TrendSutra Platform Services is in the ecommerce business but the challenges it comes up against in the market are a bit different from most ecommerce companies. Pepperfry, the online furniture and home decor store that the Mumbai-based company operates, often needs an offline touch-point and has to work with product dimensions and characteristics that a little bit more complex than a pair of shoes or a smartphone.
Sanjay Netrabile works through these unique challenges every day. As chief technology officer of Pepperfry, Netrabile, an engineering graduate from Nagpur University, has been leveraging technologies such as machine learning, augmented reality (AR) and virtual reality (VR) to boost the company’s sales and spruce internal operations.
“We have always developed all our systems internally. Over the last three years we have been looking at taking advantage of emerging technologies to solve our biggest challenges so that the company can grow faster and provide a better customer experience,” he says in an interview with TechCircle. Netrabile joined Pepperfry in December 2011 after extensive stints at companies such as Zapak and Times Internet.
The Goldman Sachs and Norwest Venture Partners backed ecommerce startup narrowed its losses in the financial year ended March 2018 as it grew its revenues and cut costs.
Netrabile currently leads a team of 80 engineers at Pepperfry which is working with a two-pronged strategy at the ecommerce startup. The objective of the strategy is to direct traffic to its offline stores, dubbed Studio, and use AR to help customers make buying decisions. While the offline stores deliver on the touch-and-feel aspect of the business, the AR layer, built into the Pepperfry app, has been focussed on allowing customers to get a sense of how a piece of furniture would look in their homes.

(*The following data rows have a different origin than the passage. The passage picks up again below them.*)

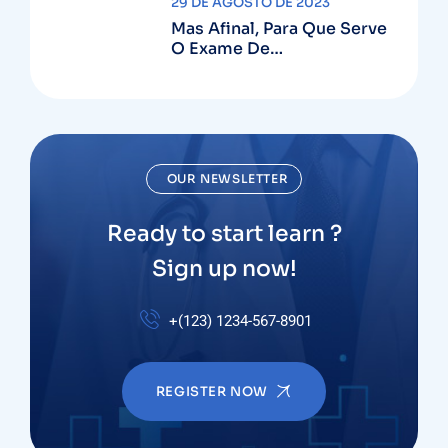
29 DE AGOSTO DE 2023
Mas Afinal, Para Que Serve
O Exame De
Ultrassonografia?
OUR NEWSLETTER
Ready to start learn ?
Sign up now!
+(123) 1234-567-8901
REGISTER NOW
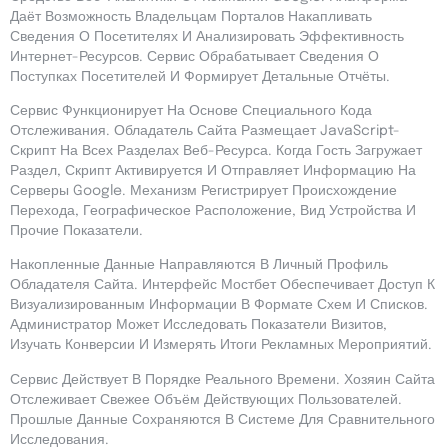
Даёт Возможность Владельцам Порталов Накапливать
Сведения О Посетителях И Анализировать Эффективность
Интернет-Ресурсов. Сервис Обрабатывает Сведения О
Поступках Посетителей И Формирует Детальные Отчёты.
Сервис Функционирует На Основе Специального Кода
Отслеживания. Обладатель Сайта Размещает JavaScript-
Скрипт На Всех Разделах Веб-Ресурса. Когда Гость Загружает
Раздел, Скрипт Активируется И Отправляет Информацию На
Серверы Google. Механизм Регистрирует Происхождение
Перехода, Географическое Расположение, Вид Устройства И
Прочие Показатели.
Накопленные Данные Направляются В Личный Профиль
Обладателя Сайта. Интерфейс Мостбет Обеспечивает Доступ К
Визуализированным Информации В Формате Схем И Списков.
Администратор Может Исследовать Показатели Визитов,
Изучать Конверсии И Измерять Итоги Рекламных Мероприятий.
Сервис Действует В Порядке Реального Времени. Хозяин Сайта
Отслеживает Свежее Объём Действующих Пользователей.
Прошлые Данные Сохраняются В Системе Для Сравнительного
Исследования.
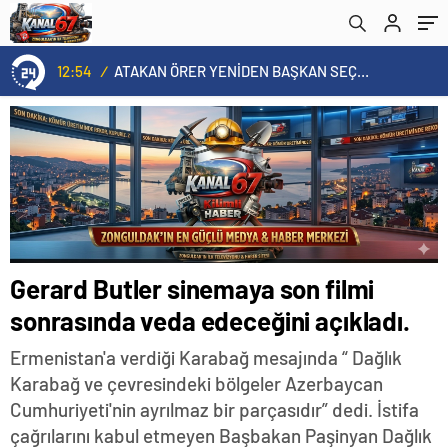
12:54
/
ATAKAN ÖRER YENİDEN BAŞKAN SEÇİLDİ
Gerard Butler sinemaya son filmi
sonrasında veda edeceğini açıkladı.
Ermenistan'a verdiği Karabağ mesajında “ Dağlık
Karabağ ve çevresindeki bölgeler Azerbaycan
Cumhuriyeti'nin ayrılmaz bir parçasıdır” dedi. İstifa
çağrılarını kabul etmeyen Başbakan Paşinyan Dağlık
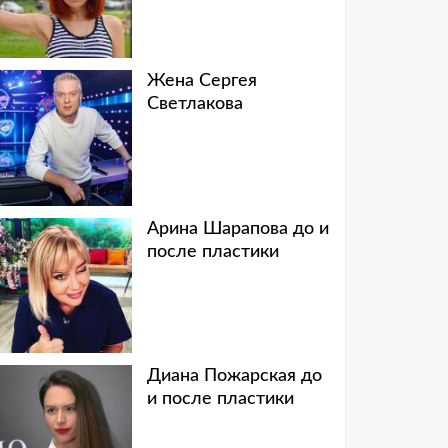
Жена Сергея
Светлакова
Арина Шарапова до и
после пластики
Диана Пожарская до
и после пластики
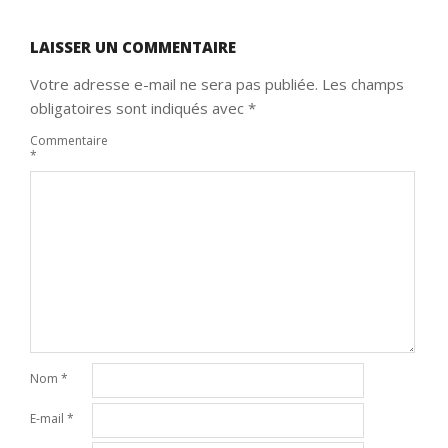
LAISSER UN COMMENTAIRE
Votre adresse e-mail ne sera pas publiée.
Les champs
obligatoires sont indiqués avec
*
Commentaire
*
Nom
*
E-mail
*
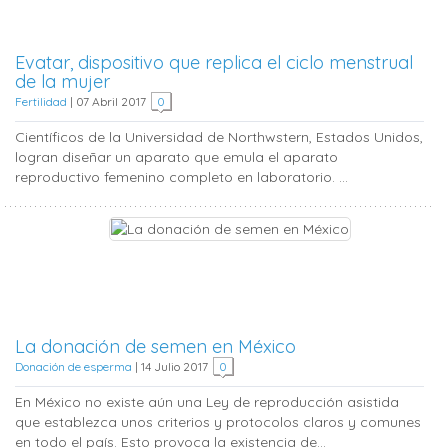
Evatar, dispositivo que replica el ciclo menstrual
de la mujer
Fertilidad
|
07 Abril 2017
0
Científicos de la Universidad de Northwstern, Estados Unidos,
logran diseñar un aparato que emula el aparato
reproductivo femenino completo en laboratorio. ...
La donación de semen en México
Donación de esperma
|
14 Julio 2017
0
En México no existe aún una Ley de reproducción asistida
que establezca unos criterios y protocolos claros y comunes
en todo el país. Esto provoca la existencia de...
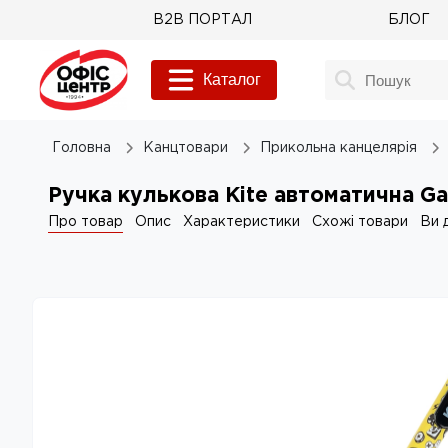
B2B ПОРТАЛ
БЛОГ
Каталог
Головна
Канцтовари
Прикольна канцелярія
Ручка кулькова Kite автоматична G
Про товар
Опис
Характеристики
Схожі товари
Ви 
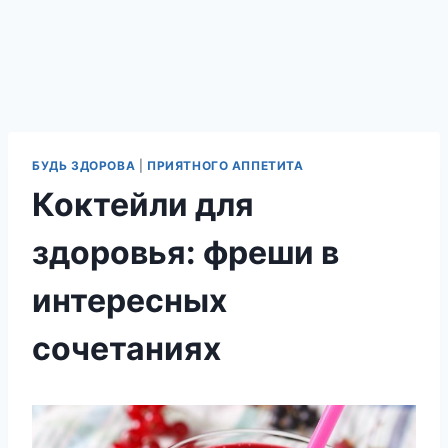
БУДЬ ЗДОРОВА
|
ПРИЯТНОГО АППЕТИТА
Коктейли для
здоровья: фреши в
интересных
сочетаниях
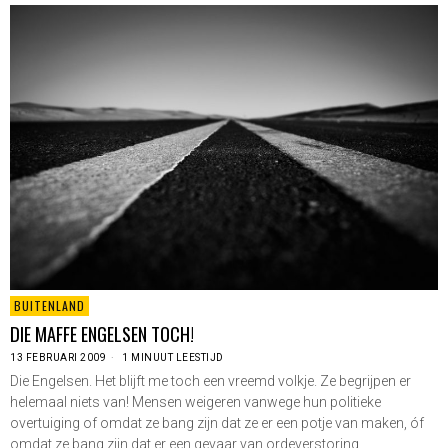
BUITENLAND
DIE MAFFE ENGELSEN TOCH!
13 FEBRUARI 2009
1 MINUUT LEESTIJD
Die Engelsen. Het blijft me toch een vreemd volkje. Ze begrijpen er
helemaal niets van! Mensen weigeren vanwege hun politieke
overtuiging of omdat ze bang zijn dat ze er een potje van maken, óf
omdat ze bang zijn dat er een gevaar van ordeverstoring…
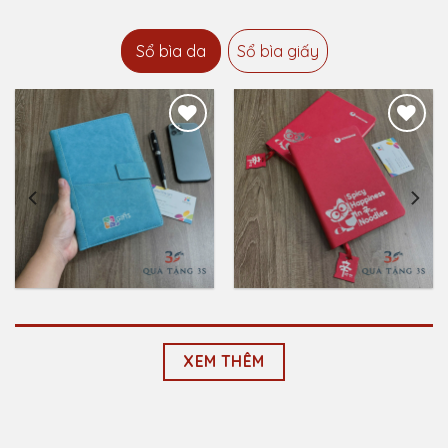
Sổ bìa da
Sổ bìa giấy
Add to
Add to
Wishlist
Wishlist
Sổ Bìa Da A5 In
Sổ Bìa Da A5 Dập
Logo Theo Yêu Cầu
Logo Theo Yêu Cầu
₫
87,000.00
₫
5,000.00
XEM THÊM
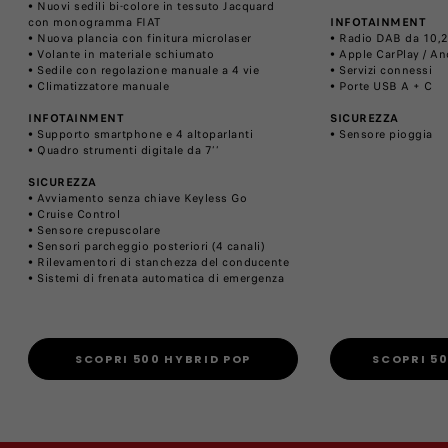
• Nuovi sedili bi-colore in tessuto Jacquard
con monogramma FIAT
INFOTAINMENT
• Nuova plancia con finitura microlaser
• Radio DAB da 10,25
• Volante in materiale schiumato
• Apple CarPlay / An
• Sedile con regolazione manuale a 4 vie
• Servizi connessi
• Climatizzatore manuale
• Porte USB A + C
INFOTAINMENT
SICUREZZA
• Supporto smartphone e 4 altoparlanti
• Sensore pioggia
• Quadro strumenti digitale da 7’’
SICUREZZA
• Avviamento senza chiave Keyless Go
• Cruise Control
• Sensore crepuscolare
• Sensori parcheggio posteriori (4 canali)
• Rilevamentori di stanchezza del conducente
​• Sistemi di frenata automatica di emergenza
SCOPRI 500 HYBRID POP
SCOPRI 5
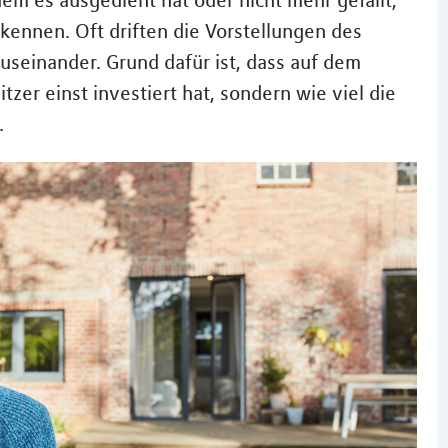
m es ausgedient hat oder nicht mehr gefällt,
kennen. Oft driften die Vorstellungen des
auseinander. Grund dafür ist, dass auf dem
tzer einst investiert hat, sondern wie viel die
.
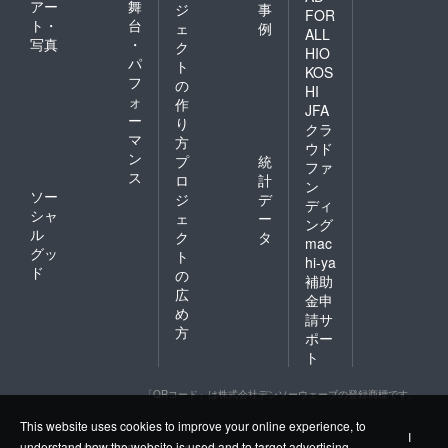
アー
舞
ジ
事
FOR
ト・
台
ェ
例
ALL
写真
・
ク
HIO
パ
ト
KOS
フ
の
HI
ォ
作
JFA
ー
り
クラ
マ
方
ウド
ン
プ
統
ファ
ス
ロ
計
ン
ソー
ジ
デ
ディ
シャ
ェ
ー
ング
ル
ク
タ
mac
グッ
ト
hi-ya
ド
の
補助
広
金申
め
請サ
方
ポー
ト
「QRコード」は株式会社デンソーウェーブの登録商標です。
This website uses cookies to improve your online experience, to
I
understand how the website is used and to target advertising.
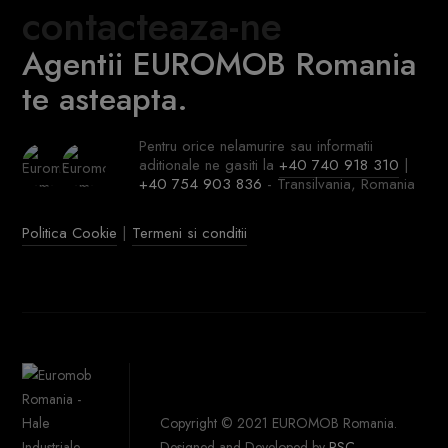
contacteaza-ne
Agentii EUROMOB Romania
te asteapta.
Pentru orice nelamurire sau informatii
aditionale ne gasiti la
+40 740 918 310
|
+40 754 903 836
- Transilvania, Romania
Politica Cookie
|
Termeni si conditii
Copyright © 2021 EUROMOB Romania.
Designed and Developed by
PSC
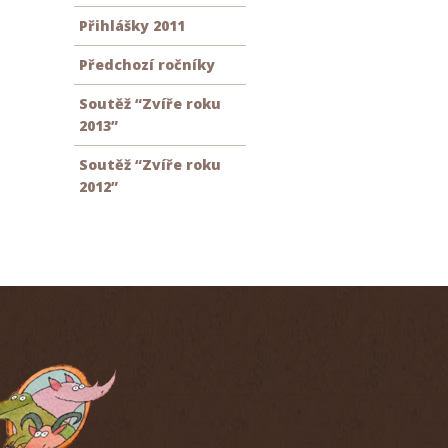
Přihlášky 2011
Předchozí ročníky
Soutěž “Zvíře roku
2013”
Soutěž “Zvíře roku
2012”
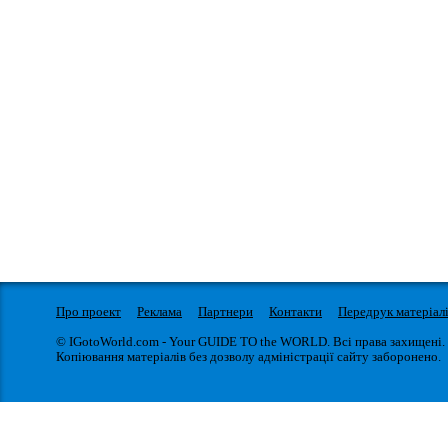
Про проект
Реклама
Партнери
Контакти
Передрук матеріал
© IGotoWorld.com - Your GUIDE TO the WORLD. Всі права захищені.
Копіювання матеріалів без дозволу адміністрації сайту заборонено.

“Right now a customer can open the app, select the furniture and go on to the AR layer to see how it looks,” he says. But that is only a job half done, he adds. “We are working on developing a technology based on AR that will not only help you see how the furniture looks but also check if it will fit in a certain area in your house or go with the decor of your apartment,” he explains.
There aren’t currently any software defined kits (SDKs) or libraries available either for both iOS and Android that would help the company build the technology faster. Smartphone cameras have to be equipped with laser pointers in order to allow the ‘phone to comprehend dimensions. “This capability is currently not available in smartphone cameras,” he says.
However, to overcome that hurdle, the Pepperfry team is using the Measure app in iOS and Android. His team of engineers have been instructed to manually check measurements of spaces using the app and collect the data. The purpose of this manual data collection is to feed all of it into a machine learning (ML) model so that it can start understanding whether the furniture will fit into a given space.
“We are hopeful that we will be able to provide this technology over the next two years,” Netrabile says.
Next, the company’s offline stores are equipped with VR for a better customer experience. VR headsets available at the stores enable customers to experience the complete design for their homes or rooms via a 30-minute session. It uses HTC Vive, Oculus and Google VR headsets. All of this was part of the company’s new interior design portfolio that was floated around seven months ago and it has been reaching out to real estate developers to get floor plans to design the VR experience. It also partners with real estate developers to allow customers to choose their design and furnishing when they purchase an apartment or house.
Pepperfry’s most important technology endeavour, according to Netrabile, was to build a data lake three years ago which was later used to come up with an analytics system and create machine learning models.
“We started building a data lake three years ago in order to gather all kinds of data from customers (permissioned in nature) with the idea that we would be able to use this data in all our systems such as enterprise resource planning (ERP) and customer relationship management (CRM) among others and get business insights,” he says, while declining to details on the investments that have gone into building the company’s technology backbone.
Over the last eight months, the company has been working on an algorithm-based ML model called ‘real-time browsing model’ that collects data such as time spent on the website, click points and customer feedback. The ML model, which is updated every two days, aims to understand what the customer wants and what interests him or her. The varied datasets helps the company serve customers better in terms of personalised offers, notifications and customer service etc. For instance, if the data is channelled into the CRM system, the relationship manager knows the customer’s entire interaction history with Pepperfry and this helps him or her to serve the customer better.
The data lake in combination with the ERP system of the company also plays an important role for the company. “Online is a competitive game and furniture as a category has an average transaction ticket size of Rs 10,000. The ERP system with all the data insights helps us set the right prices of products so that we can maintain our margins or targets,” he explains.
The company works with all three major cloud service providers -- Amazon Web Services (AWS), Microsoft Azure and Google Cloud Platform (GCP). While it uses AWS for databases, Microsoft Azure runs its ERP and GCP is used for running big data queries and taking advantage of Maps for location, among other uses.
Finally, like most enterprises out there that are leveraging frontier technologies, the company has also started testing bots to help customer interactions. It is currently running a pilot project under which it is feeding all its customer interactions to the bot so that in future it can answer all major queries from customers. If all goes well, Pepperfry’s bot will even speak Hinglish in the interest of easier customer conversations.